This delicious song appears first in 1689 in the third book of
Comes Amoris and was reprinted the next year in the fourth (and last) book of Heptinstall’s
The Banquet of Musick. It was also included in the second and third editions of
Orpheus Britannicus. The subject is Panthea, another stock Arcadian character who, in the first phrase, we see is so attractive that even autumn stops its progress to greet her. Purcell sets the first sentence as far as ‘smile’, and then repeats the text, subtly altering the musical line and extending the glorious phrase. The Dog-Star of the third line is Sirius, the brightest of the stars, which rises and sets with the sun and had a traditional association with madness. It was featured in a number of contemporary poems such as D’Urfey’s ‘I’ll sail upon the Dog Star’ (in
Don Quixote, set by Purcell) and the traditional ‘Loving, mad Tom – I’le bark against the Dog-Star’. The ‘ever-blooming joys’ which Panthea’s eyes create are set to rapturous melismas.
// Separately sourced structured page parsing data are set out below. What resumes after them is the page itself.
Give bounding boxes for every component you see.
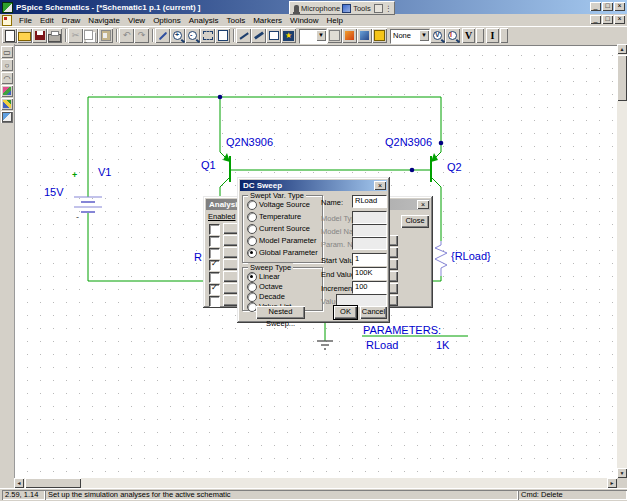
scroll-up-icon[interactable]: ▲: [617, 44, 627, 54]
language-bar-options-icon[interactable]: ⋮: [385, 4, 393, 13]
menu-markers[interactable]: Markers: [249, 16, 286, 25]
analysis-checkbox-1[interactable]: [209, 224, 220, 235]
horizontal-scrollbar[interactable]: ◄ ►: [14, 478, 617, 488]
parameter-name-label[interactable]: RLoad: [366, 339, 398, 351]
q2-ref-label[interactable]: Q2: [447, 161, 462, 173]
parameters-title-label[interactable]: PARAMETERS:: [363, 324, 441, 336]
part-name-combo[interactable]: ▼: [299, 29, 327, 44]
zoom-out-button[interactable]: -: [185, 28, 200, 43]
insert-picture-tool[interactable]: [1, 98, 13, 110]
combo-dropdown-icon[interactable]: ▼: [419, 30, 429, 41]
radio-octave-label[interactable]: Octave: [259, 282, 283, 291]
vertical-scroll-thumb[interactable]: [617, 55, 627, 101]
scroll-left-icon[interactable]: ◄: [14, 478, 24, 488]
radio-octave[interactable]: [247, 282, 257, 292]
tools-label[interactable]: Tools: [353, 4, 371, 13]
edit-attributes-button[interactable]: [327, 28, 342, 43]
save-button[interactable]: [32, 28, 47, 43]
radio-voltage-source-label[interactable]: Voltage Source: [259, 200, 310, 209]
insert-symbol-tool[interactable]: [1, 111, 13, 123]
paste-button[interactable]: [98, 28, 113, 43]
open-button[interactable]: [17, 28, 32, 43]
menu-analysis[interactable]: Analysis: [185, 16, 223, 25]
child-close-button[interactable]: ×: [614, 15, 625, 24]
dc-sweep-title-bar[interactable]: DC Sweep ×: [240, 180, 387, 191]
redraw-button[interactable]: [155, 28, 170, 43]
radio-model-parameter-label[interactable]: Model Parameter: [259, 236, 317, 245]
scroll-right-icon[interactable]: ►: [607, 478, 617, 488]
menu-navigate[interactable]: Navigate: [84, 16, 124, 25]
restore-button[interactable]: □: [602, 2, 613, 11]
setup-analysis-button[interactable]: [357, 28, 372, 43]
copy-button[interactable]: [83, 28, 98, 43]
document-icon[interactable]: [2, 15, 12, 26]
zoom-in-button[interactable]: +: [170, 28, 185, 43]
analysis-checkbox-5[interactable]: [209, 272, 220, 283]
radio-linear-label[interactable]: Linear: [259, 272, 280, 281]
draw-ellipse-tool[interactable]: ○: [1, 59, 13, 71]
analysis-checkbox-4-checked[interactable]: [209, 260, 220, 271]
vertical-scrollbar[interactable]: ▲ ▼: [617, 44, 627, 478]
ok-button[interactable]: OK: [334, 306, 357, 319]
v1-ref-label[interactable]: V1: [98, 166, 111, 178]
cancel-button[interactable]: Cancel: [360, 306, 387, 319]
q1-value-label[interactable]: Q2N3906: [226, 136, 273, 148]
voltage-marker-button[interactable]: V: [430, 28, 445, 43]
end-value-field[interactable]: 100K: [352, 267, 387, 280]
q2-value-label[interactable]: Q2N3906: [385, 136, 432, 148]
name-field[interactable]: RLoad: [352, 195, 387, 208]
draw-rectangle-tool[interactable]: ▭: [1, 46, 13, 58]
analysis-checkbox-3[interactable]: [209, 248, 220, 259]
new-button[interactable]: [2, 28, 17, 43]
bias-voltage-display-button[interactable]: V: [462, 28, 475, 43]
menu-view[interactable]: View: [124, 16, 149, 25]
bias-current-toggle-button[interactable]: [500, 28, 508, 43]
menu-help[interactable]: Help: [323, 16, 347, 25]
menu-draw[interactable]: Draw: [58, 16, 85, 25]
combo-dropdown-icon[interactable]: ▼: [316, 30, 326, 41]
zoom-area-button[interactable]: [200, 28, 215, 43]
radio-temperature[interactable]: [247, 212, 257, 222]
child-restore-button[interactable]: □: [602, 15, 613, 24]
menu-tools[interactable]: Tools: [223, 16, 250, 25]
rload-value-label[interactable]: {RLoad}: [451, 250, 491, 262]
analysis-checkbox-2[interactable]: [209, 236, 220, 247]
cut-button[interactable]: ✂: [68, 28, 83, 43]
radio-temperature-label[interactable]: Temperature: [259, 212, 301, 221]
language-bar[interactable]: Microphone Tools ⋮: [289, 1, 395, 15]
edit-symbol-button[interactable]: [342, 28, 357, 43]
language-bar-minimize-icon[interactable]: [374, 4, 383, 13]
text-tool[interactable]: [1, 85, 13, 97]
radio-voltage-source[interactable]: [247, 200, 257, 210]
radio-global-parameter-label[interactable]: Global Parameter: [259, 248, 318, 257]
q1-ref-label[interactable]: Q1: [201, 159, 216, 171]
menu-options[interactable]: Options: [149, 16, 185, 25]
microphone-label[interactable]: Microphone: [301, 4, 340, 13]
dc-sweep-close-icon[interactable]: ×: [374, 181, 386, 190]
horizontal-scroll-thumb[interactable]: [25, 478, 81, 488]
menu-file[interactable]: File: [15, 16, 36, 25]
menu-edit[interactable]: Edit: [36, 16, 58, 25]
radio-global-parameter-selected[interactable]: [247, 248, 257, 258]
get-new-part-button[interactable]: ★: [281, 28, 296, 43]
print-button[interactable]: [47, 28, 62, 43]
analysis-setup-close-icon[interactable]: ×: [417, 200, 429, 209]
start-value-field[interactable]: 1: [352, 253, 387, 266]
increment-field[interactable]: 100: [352, 281, 387, 294]
bias-voltage-toggle-button[interactable]: [476, 28, 484, 43]
analysis-checkbox-6-checked[interactable]: [209, 284, 220, 295]
nested-sweep-button[interactable]: Nested Sweep...: [256, 306, 305, 319]
zoom-fit-page-button[interactable]: [215, 28, 230, 43]
current-marker-button[interactable]: I: [445, 28, 460, 43]
close-button[interactable]: ×: [614, 2, 625, 11]
scroll-down-icon[interactable]: ▼: [617, 468, 627, 478]
bias-current-display-button[interactable]: I: [486, 28, 499, 43]
radio-decade-label[interactable]: Decade: [259, 292, 285, 301]
draw-block-button[interactable]: [266, 28, 281, 43]
analysis-close-button[interactable]: Close: [401, 215, 429, 228]
parameter-value-label[interactable]: 1K: [436, 339, 449, 351]
simulate-button[interactable]: [372, 28, 387, 43]
draw-wire-button[interactable]: [236, 28, 251, 43]
radio-linear-selected[interactable]: [247, 272, 257, 282]
r-ref-label[interactable]: R: [194, 251, 202, 263]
The second stanza, ‘All nature to her charms’ moves to a lilting triple metre (the ‘Elysian fields’ being the Greek heaven) and features a ravishing imitation of nightingales attempting Panthea’s ‘inimitable graces’ before the ‘more wanton hills and groves’ echo back her ‘heav’nly voice’. But, after such delightful music, all is not well in this love affair, and the last two lines of text are set as a duet as the ‘pains rage’; the nearer our poet gets to his love, the worse things become, for she will not respond to his love. (The ‘burning glass of ice’ means a magnifying glass.)